Second, the Commonwealth Court opined that "because single district charter schools must give preference to qualified students from the chartering district, schools designed to attract a multi-cultural student body or draw students from various socio-economic groups may be thwarted in their desire if the student demand is sufficient from the chartering school district.” Id. (citation omitted). Putting aside the question of whether the CSL would prohibit such an admission policy because it would discriminate on a basis that would be "illegal if used by a school district,” 24 P.S. § 17-1723-A.(b)(l), I cannot accept that the General Assembly included a regional *1189charter provision specifically to benefit charter schools who sought to serve a multi-cul-tural population. This is particularly so when, under the Commonwealth Court’s and majority’s own interpretation of the statute, a local charter school could achieve this goal of multi-culturalism by simply focusing its recruiting efforts on a multi-cultural mix of students in both its own district and surrounding regions.

. In holding that a multi-district regional charter school need not apply for a regional charter, the majority relies in large part on its findings that "the CSL unquestionably directs the applicant to file the [regional] charter school application in the district where the facility is to be located and grants accountability over the charter school only to the chartering school district.” Op. at 1183. I fail to see the significance of either of these findings to the majority’s holding. First, that a regional charter school is only required to physically file its charter application in the district in which it will be located in no way impacts on the rights of certain other school districts to consider and vote on the application pursuant to section 17-1718-A.(b). In addition, with respect to the majority’s comments regarding accountability, I note that the issue currently before the court is not whether the school districts served by a regional charter school have the right to monitor the school's performance after the charter has been granted, but rather whether such school districts have the right to initially consider and vote on the charter application. Accordingly, the school district or districts to which the charter school is subsequently accountable is simply of no moment here.

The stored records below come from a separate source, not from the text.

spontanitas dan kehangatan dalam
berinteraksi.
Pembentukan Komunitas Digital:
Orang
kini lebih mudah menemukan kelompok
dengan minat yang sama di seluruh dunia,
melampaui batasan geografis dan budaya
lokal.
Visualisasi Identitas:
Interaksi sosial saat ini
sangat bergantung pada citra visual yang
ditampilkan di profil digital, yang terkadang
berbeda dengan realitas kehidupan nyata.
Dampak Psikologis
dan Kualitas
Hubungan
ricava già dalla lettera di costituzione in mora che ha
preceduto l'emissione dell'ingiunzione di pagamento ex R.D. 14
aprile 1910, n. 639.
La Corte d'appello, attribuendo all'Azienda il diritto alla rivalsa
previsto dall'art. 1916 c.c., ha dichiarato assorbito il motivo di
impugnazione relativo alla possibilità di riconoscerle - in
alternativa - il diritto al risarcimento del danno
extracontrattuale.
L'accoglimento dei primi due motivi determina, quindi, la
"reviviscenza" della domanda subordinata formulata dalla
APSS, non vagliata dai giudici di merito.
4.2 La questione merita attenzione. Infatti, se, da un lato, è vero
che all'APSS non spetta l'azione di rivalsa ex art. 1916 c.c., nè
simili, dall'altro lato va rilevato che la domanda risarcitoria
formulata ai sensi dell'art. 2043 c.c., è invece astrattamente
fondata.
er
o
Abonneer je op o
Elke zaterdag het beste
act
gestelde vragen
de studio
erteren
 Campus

. It is conceivable that a charter school would have a single facility that straddles the border of two school districts, but I do not understand the majority and Commonwealth Court to be referring to such an anomaly. Rather, I understand them to be interpreting "regional charter school” to be some sort of umbrella organization that operates a collection of schools in separate locations.

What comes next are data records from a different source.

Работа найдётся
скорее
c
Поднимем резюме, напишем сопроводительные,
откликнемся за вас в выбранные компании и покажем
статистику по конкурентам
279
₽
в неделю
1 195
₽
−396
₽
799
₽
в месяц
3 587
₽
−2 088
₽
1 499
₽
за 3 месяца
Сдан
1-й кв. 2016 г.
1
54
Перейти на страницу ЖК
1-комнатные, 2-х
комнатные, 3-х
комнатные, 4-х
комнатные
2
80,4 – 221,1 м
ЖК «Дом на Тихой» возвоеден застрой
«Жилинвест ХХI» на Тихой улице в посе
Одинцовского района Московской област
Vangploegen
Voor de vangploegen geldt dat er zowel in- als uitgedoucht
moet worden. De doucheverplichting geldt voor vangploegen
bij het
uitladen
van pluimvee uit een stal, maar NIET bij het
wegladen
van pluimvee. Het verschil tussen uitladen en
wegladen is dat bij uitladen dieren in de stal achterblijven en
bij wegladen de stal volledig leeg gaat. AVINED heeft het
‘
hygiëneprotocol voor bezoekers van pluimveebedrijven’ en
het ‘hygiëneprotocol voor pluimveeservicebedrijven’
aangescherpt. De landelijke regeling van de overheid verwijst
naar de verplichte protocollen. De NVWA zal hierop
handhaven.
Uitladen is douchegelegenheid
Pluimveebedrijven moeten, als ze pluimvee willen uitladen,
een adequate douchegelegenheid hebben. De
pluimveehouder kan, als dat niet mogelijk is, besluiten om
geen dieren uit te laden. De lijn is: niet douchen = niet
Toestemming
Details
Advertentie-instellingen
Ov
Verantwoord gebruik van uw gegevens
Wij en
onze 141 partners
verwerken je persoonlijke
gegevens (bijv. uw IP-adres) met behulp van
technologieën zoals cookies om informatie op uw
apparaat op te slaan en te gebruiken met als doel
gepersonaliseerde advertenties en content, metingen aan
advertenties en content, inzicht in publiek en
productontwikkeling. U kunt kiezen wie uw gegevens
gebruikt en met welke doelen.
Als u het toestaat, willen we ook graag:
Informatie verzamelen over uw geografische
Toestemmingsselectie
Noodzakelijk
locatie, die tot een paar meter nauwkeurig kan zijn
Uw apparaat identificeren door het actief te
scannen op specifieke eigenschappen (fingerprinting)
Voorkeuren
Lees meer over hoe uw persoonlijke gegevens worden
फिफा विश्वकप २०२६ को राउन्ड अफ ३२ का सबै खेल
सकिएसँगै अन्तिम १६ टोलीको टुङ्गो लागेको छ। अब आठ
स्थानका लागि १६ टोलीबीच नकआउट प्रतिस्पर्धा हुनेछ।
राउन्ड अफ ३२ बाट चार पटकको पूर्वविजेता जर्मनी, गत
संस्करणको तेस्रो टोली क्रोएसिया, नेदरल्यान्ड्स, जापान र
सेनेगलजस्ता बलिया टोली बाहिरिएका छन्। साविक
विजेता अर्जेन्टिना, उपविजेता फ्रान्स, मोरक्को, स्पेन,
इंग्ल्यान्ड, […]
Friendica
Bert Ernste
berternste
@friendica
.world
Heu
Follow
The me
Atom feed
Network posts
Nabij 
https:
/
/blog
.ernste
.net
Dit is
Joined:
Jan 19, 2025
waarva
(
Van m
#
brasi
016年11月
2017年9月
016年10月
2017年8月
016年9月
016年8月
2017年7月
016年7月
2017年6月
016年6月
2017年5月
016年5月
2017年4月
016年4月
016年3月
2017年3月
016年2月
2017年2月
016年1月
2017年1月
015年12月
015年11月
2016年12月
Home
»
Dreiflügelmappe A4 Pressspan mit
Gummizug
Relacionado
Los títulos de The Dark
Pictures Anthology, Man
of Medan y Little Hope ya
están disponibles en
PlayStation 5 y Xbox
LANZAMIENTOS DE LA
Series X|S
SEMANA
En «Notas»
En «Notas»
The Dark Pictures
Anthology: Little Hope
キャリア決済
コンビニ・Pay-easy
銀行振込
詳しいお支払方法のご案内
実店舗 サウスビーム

. Under the majority’s interpretation, a charter school could locate immediately within the border of a school district from which it expects very little community resistance. After obtaining a charter from that district, it could focus its recruiting efforts in a neighboring district, and, in fact, enroll the majority of its students from that neighboring district. As the local charter school application process does not require that the effects on neighboring districts be considered, there is nothing to guard against this arrangement having a devastating effect on the neighboring district. In essence, the majority permits charter school applicants to forum shop for the most charter school-friendly- school board, without regard for those communities that the school will actually affect. I simply do not believe that the General Assembly intended such a result.